* Required action
Each record is to be repeated exactly as it stands below.

━━━━━━━━━━━━━━━━━━━━

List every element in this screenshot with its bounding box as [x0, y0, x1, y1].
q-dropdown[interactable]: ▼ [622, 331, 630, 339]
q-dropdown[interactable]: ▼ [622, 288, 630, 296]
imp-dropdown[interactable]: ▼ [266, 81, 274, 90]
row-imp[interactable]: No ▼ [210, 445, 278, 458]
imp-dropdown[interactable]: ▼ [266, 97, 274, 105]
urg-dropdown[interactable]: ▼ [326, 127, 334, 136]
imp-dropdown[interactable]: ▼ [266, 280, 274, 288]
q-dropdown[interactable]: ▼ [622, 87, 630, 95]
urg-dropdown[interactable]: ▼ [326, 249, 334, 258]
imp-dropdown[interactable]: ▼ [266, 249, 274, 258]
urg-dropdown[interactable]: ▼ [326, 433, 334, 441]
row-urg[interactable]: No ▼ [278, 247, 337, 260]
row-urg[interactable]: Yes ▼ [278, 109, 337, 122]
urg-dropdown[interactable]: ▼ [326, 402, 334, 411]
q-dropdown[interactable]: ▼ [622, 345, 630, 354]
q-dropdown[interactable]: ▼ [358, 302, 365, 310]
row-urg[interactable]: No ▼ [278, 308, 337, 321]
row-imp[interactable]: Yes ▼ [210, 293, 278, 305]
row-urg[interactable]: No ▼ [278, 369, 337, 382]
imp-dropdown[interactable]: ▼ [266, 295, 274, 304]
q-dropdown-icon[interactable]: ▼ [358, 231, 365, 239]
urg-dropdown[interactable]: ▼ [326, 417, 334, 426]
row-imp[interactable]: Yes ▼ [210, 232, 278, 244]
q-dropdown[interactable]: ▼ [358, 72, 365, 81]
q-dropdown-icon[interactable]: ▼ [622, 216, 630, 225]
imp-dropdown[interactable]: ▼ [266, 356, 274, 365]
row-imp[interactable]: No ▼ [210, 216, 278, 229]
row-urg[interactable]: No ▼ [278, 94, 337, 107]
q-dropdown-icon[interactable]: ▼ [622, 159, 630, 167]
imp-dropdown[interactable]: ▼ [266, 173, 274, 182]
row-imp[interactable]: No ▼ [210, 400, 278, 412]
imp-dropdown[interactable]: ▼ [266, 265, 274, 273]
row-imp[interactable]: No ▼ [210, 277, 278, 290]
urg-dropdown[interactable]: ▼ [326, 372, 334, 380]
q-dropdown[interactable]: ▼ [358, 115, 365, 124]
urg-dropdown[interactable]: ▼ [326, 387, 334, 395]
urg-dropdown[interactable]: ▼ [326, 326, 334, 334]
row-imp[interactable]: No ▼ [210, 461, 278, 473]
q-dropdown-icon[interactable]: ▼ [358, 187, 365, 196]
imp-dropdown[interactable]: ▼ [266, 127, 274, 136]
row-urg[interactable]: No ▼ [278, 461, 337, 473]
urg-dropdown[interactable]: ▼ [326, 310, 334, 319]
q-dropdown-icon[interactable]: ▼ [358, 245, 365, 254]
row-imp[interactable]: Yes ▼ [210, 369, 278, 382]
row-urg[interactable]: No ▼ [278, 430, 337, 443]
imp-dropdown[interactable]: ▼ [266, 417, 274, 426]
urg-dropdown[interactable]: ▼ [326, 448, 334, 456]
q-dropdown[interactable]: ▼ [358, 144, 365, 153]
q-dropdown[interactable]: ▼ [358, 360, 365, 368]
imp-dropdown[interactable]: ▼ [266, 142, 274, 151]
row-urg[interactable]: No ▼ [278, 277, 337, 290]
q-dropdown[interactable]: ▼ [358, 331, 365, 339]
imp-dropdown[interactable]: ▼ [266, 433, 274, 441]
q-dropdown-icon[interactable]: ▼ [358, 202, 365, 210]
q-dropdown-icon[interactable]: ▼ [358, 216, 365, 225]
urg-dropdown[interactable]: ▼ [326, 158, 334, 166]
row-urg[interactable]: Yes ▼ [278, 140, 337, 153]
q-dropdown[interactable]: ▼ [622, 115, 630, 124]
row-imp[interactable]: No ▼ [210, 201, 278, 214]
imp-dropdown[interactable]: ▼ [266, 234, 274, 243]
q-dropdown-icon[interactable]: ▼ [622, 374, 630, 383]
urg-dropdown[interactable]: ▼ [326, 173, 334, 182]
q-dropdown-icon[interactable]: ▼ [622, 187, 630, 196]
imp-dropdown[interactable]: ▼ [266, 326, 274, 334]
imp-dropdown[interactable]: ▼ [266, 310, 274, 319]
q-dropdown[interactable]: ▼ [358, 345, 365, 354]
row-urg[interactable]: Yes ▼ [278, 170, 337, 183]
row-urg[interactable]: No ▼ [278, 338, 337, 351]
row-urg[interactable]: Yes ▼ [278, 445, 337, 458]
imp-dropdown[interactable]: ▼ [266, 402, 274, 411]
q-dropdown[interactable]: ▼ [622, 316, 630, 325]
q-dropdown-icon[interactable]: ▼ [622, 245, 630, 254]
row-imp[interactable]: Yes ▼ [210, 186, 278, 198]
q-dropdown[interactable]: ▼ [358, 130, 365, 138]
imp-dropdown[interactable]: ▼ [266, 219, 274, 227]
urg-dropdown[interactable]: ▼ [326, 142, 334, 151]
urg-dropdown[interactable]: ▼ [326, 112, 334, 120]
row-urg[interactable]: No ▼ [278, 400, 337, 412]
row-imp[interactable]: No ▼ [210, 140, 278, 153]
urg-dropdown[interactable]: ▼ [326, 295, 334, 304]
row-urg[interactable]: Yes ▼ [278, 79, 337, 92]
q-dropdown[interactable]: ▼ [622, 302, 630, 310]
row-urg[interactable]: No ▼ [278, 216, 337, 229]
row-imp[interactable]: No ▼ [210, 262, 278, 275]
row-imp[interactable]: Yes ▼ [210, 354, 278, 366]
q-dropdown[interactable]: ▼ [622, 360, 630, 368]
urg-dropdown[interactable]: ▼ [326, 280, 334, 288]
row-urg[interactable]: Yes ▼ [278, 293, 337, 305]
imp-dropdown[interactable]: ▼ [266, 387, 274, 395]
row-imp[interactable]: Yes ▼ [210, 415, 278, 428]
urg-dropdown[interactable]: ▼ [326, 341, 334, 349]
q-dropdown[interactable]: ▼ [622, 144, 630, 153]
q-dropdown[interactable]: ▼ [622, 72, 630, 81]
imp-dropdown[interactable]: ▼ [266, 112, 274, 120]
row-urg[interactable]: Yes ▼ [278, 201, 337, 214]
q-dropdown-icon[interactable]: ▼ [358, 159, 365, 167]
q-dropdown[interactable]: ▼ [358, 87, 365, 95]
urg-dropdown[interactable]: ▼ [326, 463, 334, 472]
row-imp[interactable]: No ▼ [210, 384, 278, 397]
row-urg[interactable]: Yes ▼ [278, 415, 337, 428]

━━━━━━━━━━━━━━━━━━━━

* Solution to the problem
List every element in this screenshot with its bounding box as [x0, y0, x1, y1].
q-dropdown[interactable]: ▼ [622, 331, 630, 339]
q-dropdown[interactable]: ▼ [622, 288, 630, 296]
imp-dropdown[interactable]: ▼ [266, 81, 274, 90]
row-imp[interactable]: No ▼ [210, 445, 278, 458]
imp-dropdown[interactable]: ▼ [266, 97, 274, 105]
urg-dropdown[interactable]: ▼ [326, 127, 334, 136]
imp-dropdown[interactable]: ▼ [266, 280, 274, 288]
q-dropdown[interactable]: ▼ [622, 87, 630, 95]
urg-dropdown[interactable]: ▼ [326, 249, 334, 258]
imp-dropdown[interactable]: ▼ [266, 249, 274, 258]
urg-dropdown[interactable]: ▼ [326, 433, 334, 441]
row-urg[interactable]: No ▼ [278, 247, 337, 260]
row-urg[interactable]: Yes ▼ [278, 109, 337, 122]
urg-dropdown[interactable]: ▼ [326, 402, 334, 411]
q-dropdown[interactable]: ▼ [622, 345, 630, 354]
q-dropdown[interactable]: ▼ [358, 302, 365, 310]
row-urg[interactable]: No ▼ [278, 308, 337, 321]
row-imp[interactable]: Yes ▼ [210, 293, 278, 305]
row-urg[interactable]: No ▼ [278, 369, 337, 382]
imp-dropdown[interactable]: ▼ [266, 295, 274, 304]
q-dropdown-icon[interactable]: ▼ [358, 231, 365, 239]
urg-dropdown[interactable]: ▼ [326, 417, 334, 426]
row-imp[interactable]: Yes ▼ [210, 232, 278, 244]
q-dropdown[interactable]: ▼ [358, 72, 365, 81]
q-dropdown-icon[interactable]: ▼ [622, 216, 630, 225]
imp-dropdown[interactable]: ▼ [266, 356, 274, 365]
row-imp[interactable]: No ▼ [210, 216, 278, 229]
row-urg[interactable]: No ▼ [278, 94, 337, 107]
q-dropdown-icon[interactable]: ▼ [622, 159, 630, 167]
imp-dropdown[interactable]: ▼ [266, 173, 274, 182]
row-imp[interactable]: No ▼ [210, 400, 278, 412]
imp-dropdown[interactable]: ▼ [266, 265, 274, 273]
row-imp[interactable]: No ▼ [210, 277, 278, 290]
urg-dropdown[interactable]: ▼ [326, 372, 334, 380]
q-dropdown[interactable]: ▼ [358, 115, 365, 124]
urg-dropdown[interactable]: ▼ [326, 387, 334, 395]
urg-dropdown[interactable]: ▼ [326, 326, 334, 334]
row-imp[interactable]: No ▼ [210, 461, 278, 473]
q-dropdown-icon[interactable]: ▼ [358, 187, 365, 196]
imp-dropdown[interactable]: ▼ [266, 127, 274, 136]
row-urg[interactable]: No ▼ [278, 461, 337, 473]
urg-dropdown[interactable]: ▼ [326, 310, 334, 319]
q-dropdown-icon[interactable]: ▼ [358, 245, 365, 254]
row-imp[interactable]: Yes ▼ [210, 369, 278, 382]
row-urg[interactable]: No ▼ [278, 430, 337, 443]
imp-dropdown[interactable]: ▼ [266, 417, 274, 426]
urg-dropdown[interactable]: ▼ [326, 448, 334, 456]
q-dropdown[interactable]: ▼ [358, 144, 365, 153]
q-dropdown[interactable]: ▼ [358, 360, 365, 368]
imp-dropdown[interactable]: ▼ [266, 142, 274, 151]
row-urg[interactable]: No ▼ [278, 277, 337, 290]
q-dropdown[interactable]: ▼ [358, 331, 365, 339]
imp-dropdown[interactable]: ▼ [266, 433, 274, 441]
q-dropdown-icon[interactable]: ▼ [358, 202, 365, 210]
q-dropdown-icon[interactable]: ▼ [358, 216, 365, 225]
urg-dropdown[interactable]: ▼ [326, 158, 334, 166]
row-urg[interactable]: Yes ▼ [278, 140, 337, 153]
q-dropdown[interactable]: ▼ [622, 115, 630, 124]
row-imp[interactable]: No ▼ [210, 201, 278, 214]
imp-dropdown[interactable]: ▼ [266, 234, 274, 243]
q-dropdown-icon[interactable]: ▼ [622, 374, 630, 383]
urg-dropdown[interactable]: ▼ [326, 173, 334, 182]
q-dropdown-icon[interactable]: ▼ [622, 187, 630, 196]
imp-dropdown[interactable]: ▼ [266, 326, 274, 334]
imp-dropdown[interactable]: ▼ [266, 310, 274, 319]
q-dropdown[interactable]: ▼ [358, 345, 365, 354]
row-urg[interactable]: Yes ▼ [278, 170, 337, 183]
row-urg[interactable]: No ▼ [278, 338, 337, 351]
row-urg[interactable]: Yes ▼ [278, 445, 337, 458]
imp-dropdown[interactable]: ▼ [266, 402, 274, 411]
q-dropdown[interactable]: ▼ [622, 316, 630, 325]
q-dropdown-icon[interactable]: ▼ [622, 245, 630, 254]
row-imp[interactable]: Yes ▼ [210, 186, 278, 198]
q-dropdown[interactable]: ▼ [358, 130, 365, 138]
imp-dropdown[interactable]: ▼ [266, 219, 274, 227]
urg-dropdown[interactable]: ▼ [326, 142, 334, 151]
urg-dropdown[interactable]: ▼ [326, 112, 334, 120]
row-urg[interactable]: No ▼ [278, 400, 337, 412]
row-imp[interactable]: No ▼ [210, 140, 278, 153]
urg-dropdown[interactable]: ▼ [326, 295, 334, 304]
row-urg[interactable]: Yes ▼ [278, 79, 337, 92]
q-dropdown[interactable]: ▼ [622, 302, 630, 310]
row-urg[interactable]: No ▼ [278, 216, 337, 229]
row-imp[interactable]: No ▼ [210, 262, 278, 275]
row-imp[interactable]: Yes ▼ [210, 354, 278, 366]
q-dropdown[interactable]: ▼ [622, 360, 630, 368]
urg-dropdown[interactable]: ▼ [326, 280, 334, 288]
row-urg[interactable]: Yes ▼ [278, 293, 337, 305]
imp-dropdown[interactable]: ▼ [266, 387, 274, 395]
row-imp[interactable]: Yes ▼ [210, 415, 278, 428]
urg-dropdown[interactable]: ▼ [326, 341, 334, 349]
q-dropdown[interactable]: ▼ [622, 144, 630, 153]
q-dropdown[interactable]: ▼ [622, 72, 630, 81]
imp-dropdown[interactable]: ▼ [266, 112, 274, 120]
row-urg[interactable]: Yes ▼ [278, 201, 337, 214]
q-dropdown-icon[interactable]: ▼ [358, 159, 365, 167]
q-dropdown[interactable]: ▼ [358, 87, 365, 95]
urg-dropdown[interactable]: ▼ [326, 463, 334, 472]
row-imp[interactable]: No ▼ [210, 384, 278, 397]
row-urg[interactable]: Yes ▼ [278, 415, 337, 428]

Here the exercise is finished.